Locally, the harbor area had first been controlled by Everett Land Company, then by Everett Improvement Company. The city’s economy and waterfront were dominated by wood-products industries, including the huge Clough-Hartley, Clark-Nickerson, Weyerhaeuser, and Robinson Manufacturing mills along the south bayfront. The north bayfront was home to numerous small shingle operations, as well as
three giant plants: C-B Lumber and Shingle Company, Jamison Lumber and Shingle Company and the Fred K. Baker Lumber Company (later, the William Hulbert Mill Company). If a vote to establish a port district passed, port management would officially transfer to public hands — but it would begin with most of the city’s waterfront businesses under private control.

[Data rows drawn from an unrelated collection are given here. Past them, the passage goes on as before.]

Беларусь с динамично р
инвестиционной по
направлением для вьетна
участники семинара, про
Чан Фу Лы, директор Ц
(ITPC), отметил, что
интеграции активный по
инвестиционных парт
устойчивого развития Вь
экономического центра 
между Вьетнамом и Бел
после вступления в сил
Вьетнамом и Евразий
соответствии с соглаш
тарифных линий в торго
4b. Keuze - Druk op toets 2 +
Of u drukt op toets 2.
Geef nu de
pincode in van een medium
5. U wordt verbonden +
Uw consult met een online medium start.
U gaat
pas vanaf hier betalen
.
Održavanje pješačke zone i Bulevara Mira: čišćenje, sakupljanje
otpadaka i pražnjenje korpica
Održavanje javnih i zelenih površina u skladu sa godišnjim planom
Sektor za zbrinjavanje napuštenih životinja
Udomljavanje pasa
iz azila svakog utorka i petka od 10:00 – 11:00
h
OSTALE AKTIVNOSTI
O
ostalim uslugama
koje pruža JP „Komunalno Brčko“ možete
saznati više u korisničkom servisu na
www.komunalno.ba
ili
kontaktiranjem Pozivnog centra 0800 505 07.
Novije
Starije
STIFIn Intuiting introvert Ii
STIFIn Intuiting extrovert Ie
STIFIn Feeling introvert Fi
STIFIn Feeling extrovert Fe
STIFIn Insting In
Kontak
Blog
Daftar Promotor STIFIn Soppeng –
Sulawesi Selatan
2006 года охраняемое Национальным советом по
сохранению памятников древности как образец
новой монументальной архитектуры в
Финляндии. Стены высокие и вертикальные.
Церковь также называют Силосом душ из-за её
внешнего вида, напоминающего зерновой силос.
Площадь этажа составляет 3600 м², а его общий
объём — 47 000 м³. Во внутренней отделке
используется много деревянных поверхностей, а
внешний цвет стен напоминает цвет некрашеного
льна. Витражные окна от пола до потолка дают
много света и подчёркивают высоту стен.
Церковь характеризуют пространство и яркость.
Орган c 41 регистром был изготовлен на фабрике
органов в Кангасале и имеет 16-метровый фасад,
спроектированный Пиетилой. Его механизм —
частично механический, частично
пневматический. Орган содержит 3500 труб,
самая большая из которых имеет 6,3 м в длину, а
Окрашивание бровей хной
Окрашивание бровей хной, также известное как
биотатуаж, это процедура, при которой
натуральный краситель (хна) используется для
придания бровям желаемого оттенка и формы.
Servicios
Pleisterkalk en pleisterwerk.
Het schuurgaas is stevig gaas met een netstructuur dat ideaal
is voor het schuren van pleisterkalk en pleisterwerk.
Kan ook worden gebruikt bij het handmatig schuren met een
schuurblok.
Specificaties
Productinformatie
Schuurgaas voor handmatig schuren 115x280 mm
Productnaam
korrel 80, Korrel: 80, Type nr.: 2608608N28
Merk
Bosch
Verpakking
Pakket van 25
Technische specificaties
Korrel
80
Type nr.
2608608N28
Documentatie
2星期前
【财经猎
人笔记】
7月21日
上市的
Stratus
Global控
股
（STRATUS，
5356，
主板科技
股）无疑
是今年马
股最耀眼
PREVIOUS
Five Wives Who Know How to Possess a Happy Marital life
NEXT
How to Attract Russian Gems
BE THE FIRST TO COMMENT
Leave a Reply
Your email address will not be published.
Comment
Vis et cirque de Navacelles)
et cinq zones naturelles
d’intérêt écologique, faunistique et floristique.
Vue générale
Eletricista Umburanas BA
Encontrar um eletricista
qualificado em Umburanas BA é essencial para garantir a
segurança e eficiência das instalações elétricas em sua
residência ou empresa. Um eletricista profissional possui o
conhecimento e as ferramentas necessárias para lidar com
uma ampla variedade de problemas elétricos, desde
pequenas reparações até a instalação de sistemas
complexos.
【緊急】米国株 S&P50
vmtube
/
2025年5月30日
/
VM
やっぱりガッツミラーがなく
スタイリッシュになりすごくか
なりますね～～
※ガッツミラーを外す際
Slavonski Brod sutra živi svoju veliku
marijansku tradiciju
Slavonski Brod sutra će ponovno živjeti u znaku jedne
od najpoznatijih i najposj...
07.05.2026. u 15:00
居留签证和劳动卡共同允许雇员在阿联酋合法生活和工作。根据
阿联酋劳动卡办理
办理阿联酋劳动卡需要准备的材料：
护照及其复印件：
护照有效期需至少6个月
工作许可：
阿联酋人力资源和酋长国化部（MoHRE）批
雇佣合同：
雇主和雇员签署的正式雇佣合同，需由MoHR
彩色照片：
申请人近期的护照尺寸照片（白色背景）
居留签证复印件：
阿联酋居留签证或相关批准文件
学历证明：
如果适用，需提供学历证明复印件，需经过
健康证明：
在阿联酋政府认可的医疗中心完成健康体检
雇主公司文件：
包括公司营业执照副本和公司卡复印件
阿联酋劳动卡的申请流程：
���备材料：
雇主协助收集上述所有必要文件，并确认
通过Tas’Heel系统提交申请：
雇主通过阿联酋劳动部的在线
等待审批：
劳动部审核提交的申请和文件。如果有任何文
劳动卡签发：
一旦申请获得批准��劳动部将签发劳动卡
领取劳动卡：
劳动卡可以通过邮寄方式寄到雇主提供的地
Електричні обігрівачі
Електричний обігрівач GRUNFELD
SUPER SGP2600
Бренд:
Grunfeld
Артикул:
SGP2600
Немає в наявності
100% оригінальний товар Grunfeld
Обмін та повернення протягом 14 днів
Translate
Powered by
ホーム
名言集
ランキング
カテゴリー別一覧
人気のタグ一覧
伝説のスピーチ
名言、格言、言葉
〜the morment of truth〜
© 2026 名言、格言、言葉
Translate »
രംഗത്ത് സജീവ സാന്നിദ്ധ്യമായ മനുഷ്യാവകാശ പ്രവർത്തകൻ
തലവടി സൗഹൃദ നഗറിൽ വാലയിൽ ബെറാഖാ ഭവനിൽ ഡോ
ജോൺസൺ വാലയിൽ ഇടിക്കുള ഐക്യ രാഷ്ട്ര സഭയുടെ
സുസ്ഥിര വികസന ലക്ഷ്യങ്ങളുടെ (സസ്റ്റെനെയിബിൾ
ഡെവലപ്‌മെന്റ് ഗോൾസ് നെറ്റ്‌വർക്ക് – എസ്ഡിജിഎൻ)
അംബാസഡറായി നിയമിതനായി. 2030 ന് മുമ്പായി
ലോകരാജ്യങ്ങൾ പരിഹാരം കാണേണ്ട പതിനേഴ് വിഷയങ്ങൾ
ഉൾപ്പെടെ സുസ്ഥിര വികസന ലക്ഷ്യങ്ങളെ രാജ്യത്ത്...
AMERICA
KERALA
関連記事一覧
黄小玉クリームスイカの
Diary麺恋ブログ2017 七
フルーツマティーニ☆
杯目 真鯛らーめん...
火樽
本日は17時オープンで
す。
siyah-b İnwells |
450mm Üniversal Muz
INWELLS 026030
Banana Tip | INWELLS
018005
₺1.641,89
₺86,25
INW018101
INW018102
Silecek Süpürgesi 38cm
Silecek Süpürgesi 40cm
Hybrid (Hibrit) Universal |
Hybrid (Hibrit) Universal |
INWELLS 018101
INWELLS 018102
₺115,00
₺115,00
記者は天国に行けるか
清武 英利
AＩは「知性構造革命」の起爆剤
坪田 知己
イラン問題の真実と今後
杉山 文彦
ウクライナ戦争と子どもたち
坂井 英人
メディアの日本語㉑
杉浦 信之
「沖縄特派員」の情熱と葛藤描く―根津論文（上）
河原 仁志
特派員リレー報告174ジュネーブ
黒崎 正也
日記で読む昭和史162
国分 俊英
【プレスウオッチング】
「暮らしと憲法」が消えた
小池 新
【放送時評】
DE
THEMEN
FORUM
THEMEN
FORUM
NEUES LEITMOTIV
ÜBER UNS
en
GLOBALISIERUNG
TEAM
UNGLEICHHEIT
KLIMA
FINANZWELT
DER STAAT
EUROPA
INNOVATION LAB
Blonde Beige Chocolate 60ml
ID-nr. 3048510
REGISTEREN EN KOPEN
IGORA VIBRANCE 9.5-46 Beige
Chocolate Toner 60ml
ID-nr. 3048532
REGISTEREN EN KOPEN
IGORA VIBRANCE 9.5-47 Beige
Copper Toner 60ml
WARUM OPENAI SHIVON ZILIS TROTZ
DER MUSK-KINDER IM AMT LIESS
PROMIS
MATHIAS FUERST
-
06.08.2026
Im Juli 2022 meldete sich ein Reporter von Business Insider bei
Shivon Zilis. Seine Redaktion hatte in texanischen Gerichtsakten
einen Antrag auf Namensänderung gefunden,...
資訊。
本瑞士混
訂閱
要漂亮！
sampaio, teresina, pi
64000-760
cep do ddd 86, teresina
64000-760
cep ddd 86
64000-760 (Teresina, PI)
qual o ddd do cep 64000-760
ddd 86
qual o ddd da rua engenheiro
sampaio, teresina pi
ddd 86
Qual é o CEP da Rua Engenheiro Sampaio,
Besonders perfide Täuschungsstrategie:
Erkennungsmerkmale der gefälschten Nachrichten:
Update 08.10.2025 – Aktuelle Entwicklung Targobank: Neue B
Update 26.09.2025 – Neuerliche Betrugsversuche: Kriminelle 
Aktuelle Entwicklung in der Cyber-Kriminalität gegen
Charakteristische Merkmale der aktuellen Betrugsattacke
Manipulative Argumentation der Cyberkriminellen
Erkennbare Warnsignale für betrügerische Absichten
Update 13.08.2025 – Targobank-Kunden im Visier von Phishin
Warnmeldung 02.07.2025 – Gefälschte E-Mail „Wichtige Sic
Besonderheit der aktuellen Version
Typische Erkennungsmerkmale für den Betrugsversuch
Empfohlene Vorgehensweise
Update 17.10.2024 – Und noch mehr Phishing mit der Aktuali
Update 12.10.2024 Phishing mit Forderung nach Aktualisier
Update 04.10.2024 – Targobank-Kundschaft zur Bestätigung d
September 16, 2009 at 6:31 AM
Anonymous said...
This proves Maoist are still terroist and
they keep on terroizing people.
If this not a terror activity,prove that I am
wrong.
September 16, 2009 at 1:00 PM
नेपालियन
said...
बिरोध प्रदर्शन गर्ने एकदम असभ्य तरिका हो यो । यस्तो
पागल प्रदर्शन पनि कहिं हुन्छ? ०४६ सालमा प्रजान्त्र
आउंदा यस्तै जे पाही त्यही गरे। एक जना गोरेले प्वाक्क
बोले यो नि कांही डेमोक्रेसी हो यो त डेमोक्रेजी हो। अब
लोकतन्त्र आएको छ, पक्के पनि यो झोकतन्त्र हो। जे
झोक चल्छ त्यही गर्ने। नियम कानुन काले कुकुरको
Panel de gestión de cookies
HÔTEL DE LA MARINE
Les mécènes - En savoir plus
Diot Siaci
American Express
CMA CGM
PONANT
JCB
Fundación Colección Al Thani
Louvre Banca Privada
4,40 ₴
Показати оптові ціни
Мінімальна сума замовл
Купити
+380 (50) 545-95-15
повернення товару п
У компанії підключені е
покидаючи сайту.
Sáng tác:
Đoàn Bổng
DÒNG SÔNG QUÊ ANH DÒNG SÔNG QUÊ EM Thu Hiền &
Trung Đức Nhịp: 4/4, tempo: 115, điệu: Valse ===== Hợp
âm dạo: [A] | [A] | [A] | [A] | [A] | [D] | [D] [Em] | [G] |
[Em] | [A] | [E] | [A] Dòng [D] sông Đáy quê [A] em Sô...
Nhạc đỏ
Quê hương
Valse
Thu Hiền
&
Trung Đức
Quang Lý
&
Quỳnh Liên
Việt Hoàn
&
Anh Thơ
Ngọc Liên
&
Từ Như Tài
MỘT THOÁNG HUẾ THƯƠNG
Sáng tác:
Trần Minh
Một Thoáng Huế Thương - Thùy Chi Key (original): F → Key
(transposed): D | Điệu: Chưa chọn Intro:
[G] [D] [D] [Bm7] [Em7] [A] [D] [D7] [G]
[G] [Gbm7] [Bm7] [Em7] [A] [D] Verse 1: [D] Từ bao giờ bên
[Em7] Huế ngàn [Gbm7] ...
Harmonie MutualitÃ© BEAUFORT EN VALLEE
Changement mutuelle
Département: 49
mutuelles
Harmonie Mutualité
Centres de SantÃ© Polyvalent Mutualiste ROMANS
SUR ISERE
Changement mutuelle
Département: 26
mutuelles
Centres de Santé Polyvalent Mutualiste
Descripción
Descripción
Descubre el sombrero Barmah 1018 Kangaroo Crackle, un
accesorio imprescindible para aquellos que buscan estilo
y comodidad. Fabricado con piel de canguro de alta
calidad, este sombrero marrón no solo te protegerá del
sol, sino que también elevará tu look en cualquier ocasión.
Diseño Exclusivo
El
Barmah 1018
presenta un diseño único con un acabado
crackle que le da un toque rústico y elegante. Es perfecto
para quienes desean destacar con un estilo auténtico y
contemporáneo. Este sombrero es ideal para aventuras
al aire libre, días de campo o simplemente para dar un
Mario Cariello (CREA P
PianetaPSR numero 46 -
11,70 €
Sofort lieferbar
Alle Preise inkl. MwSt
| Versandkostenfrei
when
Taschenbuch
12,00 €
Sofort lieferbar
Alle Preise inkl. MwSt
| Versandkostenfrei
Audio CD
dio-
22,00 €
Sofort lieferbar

Yet during World War I (1914–1918), Everett had a commodity that was sorely needed — wood. Lumber was used to build ships, airplanes and barracks for troops. Everett hoped to get a big slice of the wood-supplier pie, and possibly a shipbuilding operation. During the war, Norway-Pacific Construction and Drydock Company opened a plant on Port Gardner Bay. A well-managed public port seemed like the answer.
The Port District Act allowed citizens of any Washington county to create a port district (encompassing all or part of that county) run by three commissioners, elected directly by voters in the stated district. Port commissions could levy taxes and (with voter approval) issue bonds for the purpose of acquiring, constructing and operating waterways, docks, wharfs and other harbor improvements, such as rail and
water transfer and terminal facilities and ferry systems. The people of Everett liked this idea, and the Port of Everett was created by special election on July 13, 1918. The vote was 1,789 to 57 in support of creating the Port of Everett, the sixth port created under Washington’s Port District Act of 1911.